Edyth Adedeji is Director of Sales, Los Angeles and Southwest Region at Delta Air Lines where she is responsible for developing and achieving Delta’s key strategic sales objectives across a mix of corporate and agency accounts headquartered primarily in California and Texas. Edyth joined Delta in 2010 as part of Delta’s Finance MBA rotational program in Atlanta and has worked on transformative and strategic projects across Cargo Finance, Joint Venture Finance, and Financial Analysis. She then joined the Sales Organization initially on the Strategic and Analytics team that transitioned Sales Support to a 24/7 operation before moving to New York Sales where she was responsible for maximizing revenue and share. Prior to joining Delta, Edyth spent five years at Accenture leading systems integration and technology projects across multibillion-dollar Oil & Energy and Telecommunication accounts. She holds an MBA from the University of Texas and a B.S in Information Systems from University of Texas in Arlington.
What do you love about being in business travel?

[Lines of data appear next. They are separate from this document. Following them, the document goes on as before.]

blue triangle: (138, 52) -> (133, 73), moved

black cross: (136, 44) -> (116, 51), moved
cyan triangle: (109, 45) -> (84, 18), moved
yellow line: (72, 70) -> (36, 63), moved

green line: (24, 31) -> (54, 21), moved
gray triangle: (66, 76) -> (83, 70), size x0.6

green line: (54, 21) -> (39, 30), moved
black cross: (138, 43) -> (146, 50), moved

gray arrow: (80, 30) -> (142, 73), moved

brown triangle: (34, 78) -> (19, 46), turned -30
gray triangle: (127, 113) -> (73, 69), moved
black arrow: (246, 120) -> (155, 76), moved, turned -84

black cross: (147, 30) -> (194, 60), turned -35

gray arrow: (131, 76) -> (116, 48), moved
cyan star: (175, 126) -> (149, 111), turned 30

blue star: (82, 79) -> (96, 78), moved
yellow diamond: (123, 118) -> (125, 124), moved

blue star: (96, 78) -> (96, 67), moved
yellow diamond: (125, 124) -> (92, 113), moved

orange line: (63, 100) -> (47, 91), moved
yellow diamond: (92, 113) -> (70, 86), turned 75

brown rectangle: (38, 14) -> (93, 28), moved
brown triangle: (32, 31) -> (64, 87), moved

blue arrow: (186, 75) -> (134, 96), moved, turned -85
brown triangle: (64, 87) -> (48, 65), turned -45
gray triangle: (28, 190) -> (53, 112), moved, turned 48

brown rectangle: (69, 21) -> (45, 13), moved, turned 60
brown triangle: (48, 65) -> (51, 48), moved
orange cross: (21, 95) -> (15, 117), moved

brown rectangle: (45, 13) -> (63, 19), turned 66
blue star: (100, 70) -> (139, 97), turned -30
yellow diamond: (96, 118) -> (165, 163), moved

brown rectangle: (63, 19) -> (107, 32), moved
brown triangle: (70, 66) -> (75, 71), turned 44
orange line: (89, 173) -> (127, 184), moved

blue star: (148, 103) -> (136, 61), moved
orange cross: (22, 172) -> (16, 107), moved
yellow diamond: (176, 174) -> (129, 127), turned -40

If my time in the travel industry has taught me anything, it’s that anything and everything that happens in the world directly impacts our industry. We see this every day and in every facet of our work. A tomato shortage could mean a decline in Cargo revenue, evolving movie productions could mean big changes for how we serve our loyal actors and film crews, and political discord between countries may impact our footprint to those regions – or as we’ve recently seen, our ability to operate there all together. As the world turns every day, our industry must turn with it, which poses exciting opportunities to adapt our business, keep things fresh, and get creative. Evolution also offers us the chance to grow as industry professionals and engage, teach, and support each other. I love organizations like WINiT that provide our industry with the platform to do so. We’ve become one big family that works better together. With all this in mind, it’s no surprise to me that people build their entire career in this amazing industry.
What’s the best advice you’ve been given in your career?
Build your personal board of directors. I took a leadership course that taught me this lesson, which is to have multiple leaders that I trust, people that I can turn to for honest feedback, and a “board of directors” I can look to for guidance on my career. Since then, I’ve worked to build mentoring relationships with two-to-three steps up my command and expanded my network to include leaders outside of my typical orbit – both internally and externally. It’s important to me that my personal “board of directors” also reflects the diverse backgrounds I aim to gain insights from – whether its gender, race, experience, industry etc. This helps me think critically and become more well-rounded as a leader.
What advice would you give to women just starting their careers in business travel?
It is very important to share your successes with your leadership. I hear women say all the time that they don’t like to “brag” about their work or their accomplishments. Unfortunately, that means that no one has any insight into what they are doing, and more importantly, how well they are doing it. When speaking about this with those that I personally mentor, I propose the idea of providing updates to their leaders as a way to share their wins. We must take our careers into our own hands and share all the great work we do. Gone are the days of working hard and hoping your leaders will notice.